Data Management: The Next Generation


By Salvatore Salamone
Oct. 10, 2007 | Each new generation of DNA sequencers, mass spectrometers, microscopes, and other lab equipment produces a richer, more detailed set of data. We’re already way beyond gigabytes (GB): a single next-generation sequencing experiment can produce terabytes (TB) of data in a single run. As a result, any organization running hundreds of routine experiments a month or year, or trying to handle the output of next-generation sequence instruments, quickly finds itself with a massive data management problem.

“Experimental data is growing exponentially,” says Rico Magsipoc, chief technology officer at UCLA’s Laboratory of Neuro Imaging (LONI). “With MRIs, as resolution has increased, data sets have grown in size and can be from 78 to 500 GB.” According to Illumina, a fully tasked Genome Analyzer instrument yields more than 100 TB in image and processed data in a year, forcing some groups to discard raw image files to  conserve storage.

In addition to lab equipment producing larger output files, another problem is that more and more of today’s datasets have meta-data associated with them. “We’re already seeing some adoption of Web 2.0 type technology in microscopy and microarray imaging where users are tagging, characterizing, and indexing the data,” says James Reaney, director, research markets at BlueArc.
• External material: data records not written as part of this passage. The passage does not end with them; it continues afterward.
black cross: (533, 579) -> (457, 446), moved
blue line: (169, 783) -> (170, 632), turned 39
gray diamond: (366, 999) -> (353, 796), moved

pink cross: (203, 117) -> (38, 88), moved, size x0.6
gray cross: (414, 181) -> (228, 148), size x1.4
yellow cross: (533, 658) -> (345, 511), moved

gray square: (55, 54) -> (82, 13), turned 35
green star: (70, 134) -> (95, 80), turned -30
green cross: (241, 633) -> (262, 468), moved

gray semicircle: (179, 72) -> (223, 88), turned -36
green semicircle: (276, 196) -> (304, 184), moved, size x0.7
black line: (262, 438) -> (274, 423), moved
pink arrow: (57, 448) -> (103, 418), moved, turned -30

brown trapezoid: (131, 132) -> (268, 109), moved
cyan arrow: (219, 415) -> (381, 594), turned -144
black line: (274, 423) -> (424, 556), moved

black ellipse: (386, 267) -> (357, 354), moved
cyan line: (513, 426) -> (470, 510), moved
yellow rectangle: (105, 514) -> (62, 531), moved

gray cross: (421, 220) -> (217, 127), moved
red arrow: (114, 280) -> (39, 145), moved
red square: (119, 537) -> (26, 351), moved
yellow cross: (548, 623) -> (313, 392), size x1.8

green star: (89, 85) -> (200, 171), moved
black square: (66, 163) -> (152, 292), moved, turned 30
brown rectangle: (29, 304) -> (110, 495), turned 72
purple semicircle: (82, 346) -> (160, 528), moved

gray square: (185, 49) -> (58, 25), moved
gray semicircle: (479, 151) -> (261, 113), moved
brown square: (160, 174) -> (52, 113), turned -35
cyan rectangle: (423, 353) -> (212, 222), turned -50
This has profound implications for storage system capacity.

For many years, the way to handle data growth was to simply throw raw storage capacity at the problem. But that approach no longer works. Besides dealing with capacity challenges, life sciences organizations must also deal with performance, management, and energy issues when it comes to their storage systems.

Performance Matters
Lab data needs to be processed, analyzed, and visualized to be of any value. Typically, this requires the use of high performance computing (HPC) clusters whose nodes must be constantly fed data. Moving the data on and off of storage devices to the cluster nodes becomes the challenge.
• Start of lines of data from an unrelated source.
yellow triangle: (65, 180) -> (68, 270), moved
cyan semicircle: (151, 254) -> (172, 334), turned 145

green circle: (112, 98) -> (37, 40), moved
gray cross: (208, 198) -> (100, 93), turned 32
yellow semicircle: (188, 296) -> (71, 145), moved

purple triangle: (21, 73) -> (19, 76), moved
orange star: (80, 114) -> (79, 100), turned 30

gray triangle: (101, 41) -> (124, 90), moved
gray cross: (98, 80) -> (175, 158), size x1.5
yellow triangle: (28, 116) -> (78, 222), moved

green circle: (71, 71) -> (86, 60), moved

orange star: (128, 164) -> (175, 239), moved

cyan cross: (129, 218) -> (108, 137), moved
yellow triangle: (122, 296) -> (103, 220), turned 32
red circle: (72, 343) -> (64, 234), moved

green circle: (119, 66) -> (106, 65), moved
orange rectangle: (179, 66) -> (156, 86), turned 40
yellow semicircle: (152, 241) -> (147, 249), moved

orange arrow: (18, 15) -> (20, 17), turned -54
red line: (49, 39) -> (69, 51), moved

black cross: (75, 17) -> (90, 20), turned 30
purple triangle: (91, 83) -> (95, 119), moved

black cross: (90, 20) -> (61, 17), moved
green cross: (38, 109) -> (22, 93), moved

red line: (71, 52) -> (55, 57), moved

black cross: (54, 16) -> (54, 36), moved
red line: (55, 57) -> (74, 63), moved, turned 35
This was an issue at the LONI. The lab’s researchers and their collaborators conduct research into Alzheimer’s, autism, schizophrenia, and other diseases. The lab scans humans, primates, and rodents producing 2D MRI slices of the brain. These scans are then concatenated into a 3D model.

“Four years ago, we had a SAN [storage area network] and two front-end servers that fed 20 or so machines,” said Magsipoc. “We then got a 300-plus node cluster and the CPUs would be data starved.”
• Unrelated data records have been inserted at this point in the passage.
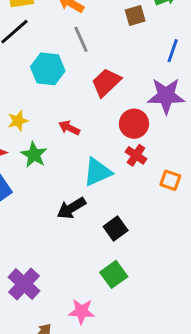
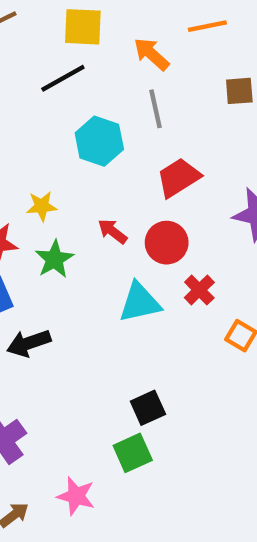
red circle: (134, 124) -> (167, 243), moved
black arrow: (71, 208) -> (29, 343), moved
black square: (116, 228) -> (148, 408), moved

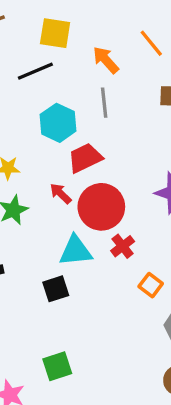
orange line: (207, 26) -> (151, 43), turned 56
red trapezoid: (178, 178) -> (85, 158), moved
red circle: (167, 243) -> (101, 207), size x1.4
black square: (148, 408) -> (56, 289), moved

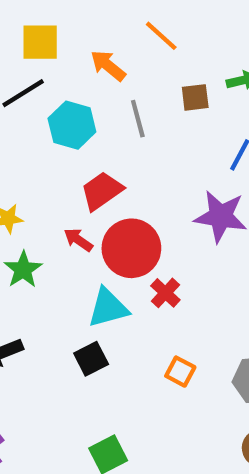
gray line: (104, 103) -> (138, 119), moved
cyan hexagon: (58, 123) -> (72, 125), moved
orange square: (151, 285) -> (180, 372), moved

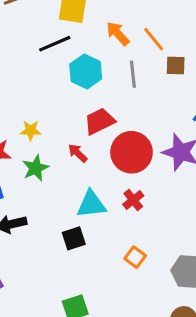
orange line: (161, 36) -> (154, 39), moved
red circle: (131, 248) -> (132, 152), moved

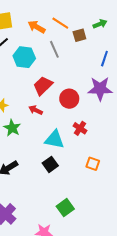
red circle: (132, 152) -> (69, 99), size x0.7
cyan triangle: (91, 204) -> (54, 139), turned 35

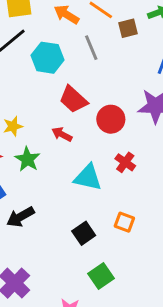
red trapezoid: (43, 86) -> (73, 99), turned -95
black square: (50, 164) -> (84, 233), moved
orange square: (93, 164) -> (124, 222), moved

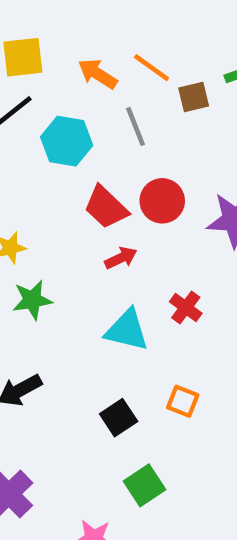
red circle: (111, 119) -> (162, 201), moved
red arrow: (62, 134) -> (121, 258), moved, turned 126
green star: (27, 159) -> (32, 300), turned 30

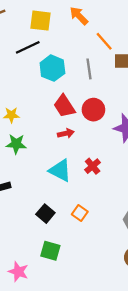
orange arrow: (98, 74) -> (79, 16), moved
black square: (119, 418) -> (45, 214), turned -30
green square: (144, 485) -> (50, 251), turned 36

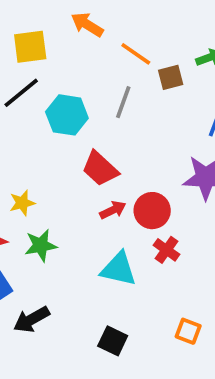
gray line: (89, 69) -> (123, 102), turned 42
red circle: (93, 110) -> (152, 211), moved
orange square: (80, 213) -> (188, 331), moved

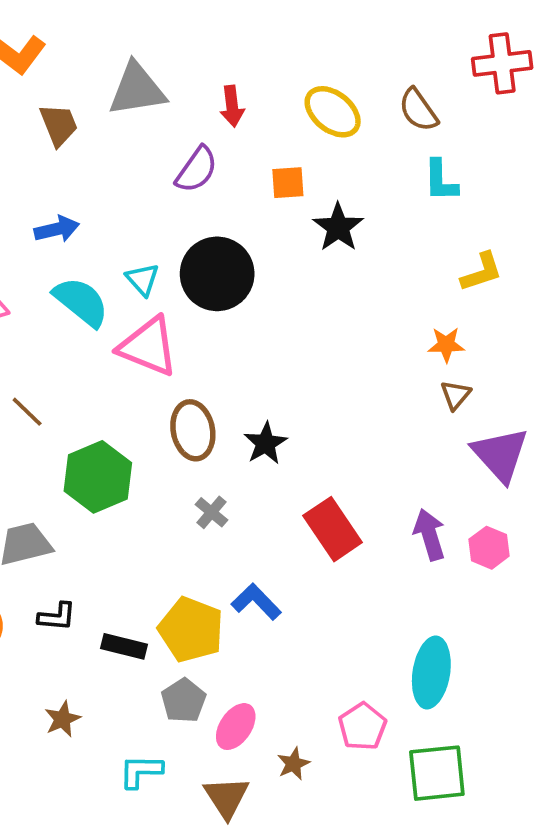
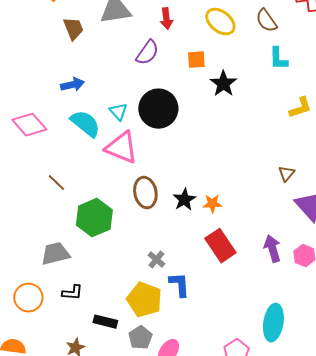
orange star: (446, 345) -> (212, 204), moved
gray cross: (212, 512) -> (156, 260), moved
blue L-shape: (256, 602) -> (179, 285), turned 40
black rectangle: (124, 646) -> (105, 322), moved

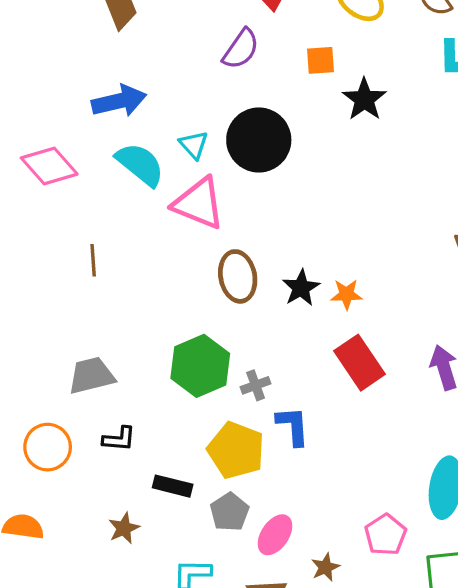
blue arrow: (72, 85) -> (119, 101), size x1.4
brown line: (56, 183) -> (93, 260), turned 42
green hexagon: (94, 218) -> (200, 366), moved
gray cross: (156, 260) -> (256, 385), turned 30

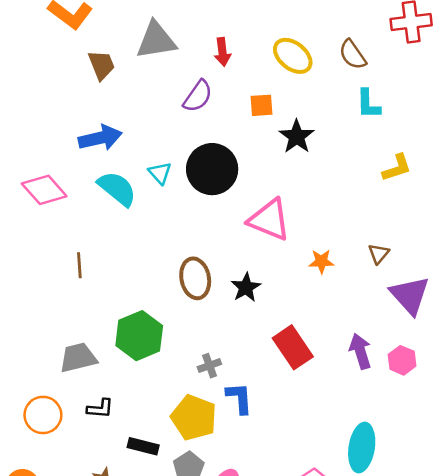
pink triangle: (199, 203) -> (269, 220), moved
orange star: (346, 294) -> (321, 261), moved
green hexagon: (200, 366) -> (139, 336), moved

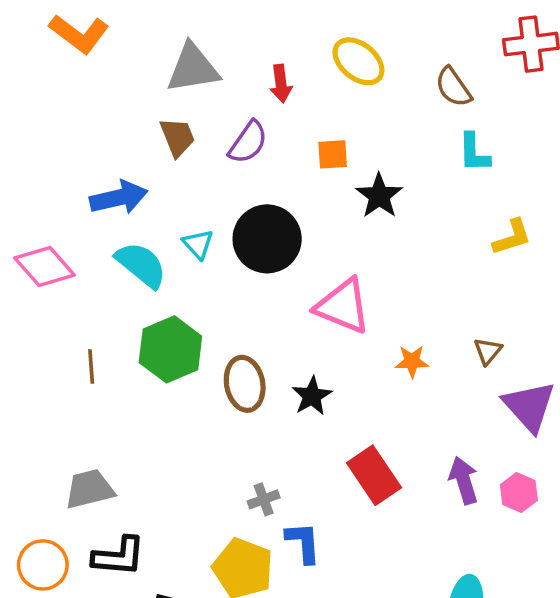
yellow ellipse: (293, 56) -> (358, 61), moved
brown trapezoid: (101, 65) -> (177, 137), moved
green hexagon: (139, 336) -> (170, 349), moved
black L-shape: (100, 408) -> (119, 556), size x1.5

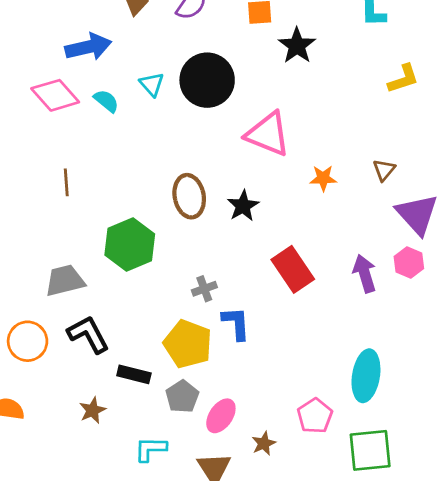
cyan semicircle: (141, 265) -> (106, 101), size x0.6
pink diamond: (45, 267) -> (55, 95), moved
green hexagon: (170, 349) -> (130, 245), moved
pink hexagon: (519, 492) -> (409, 262), moved
black L-shape: (119, 556) -> (88, 334), turned -123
This is a common problem in the life sciences. Many organizations moved from high-end mini-computer systems to clusters at the same time the volumes of data that needed to be analyzed were skyrocketing. This situation creates a bottleneck. Many storage systems simply cannot keep data flowing fast enough to keep computations rolling along. Magsipoc evaluated a number of systems, opting for one from Isilon that addresses the performance issue while offering fast provisioning of new storage capacity so that additional storage could easily be added.

Keeping Pace with New Data Trends
Life sciences organizations typically have masses of data that are never modified after they are initially created. A prime example of these data are the files generated by a lab experiment. Certainly, those data are often analyzed and visualized, but the original data are not changed.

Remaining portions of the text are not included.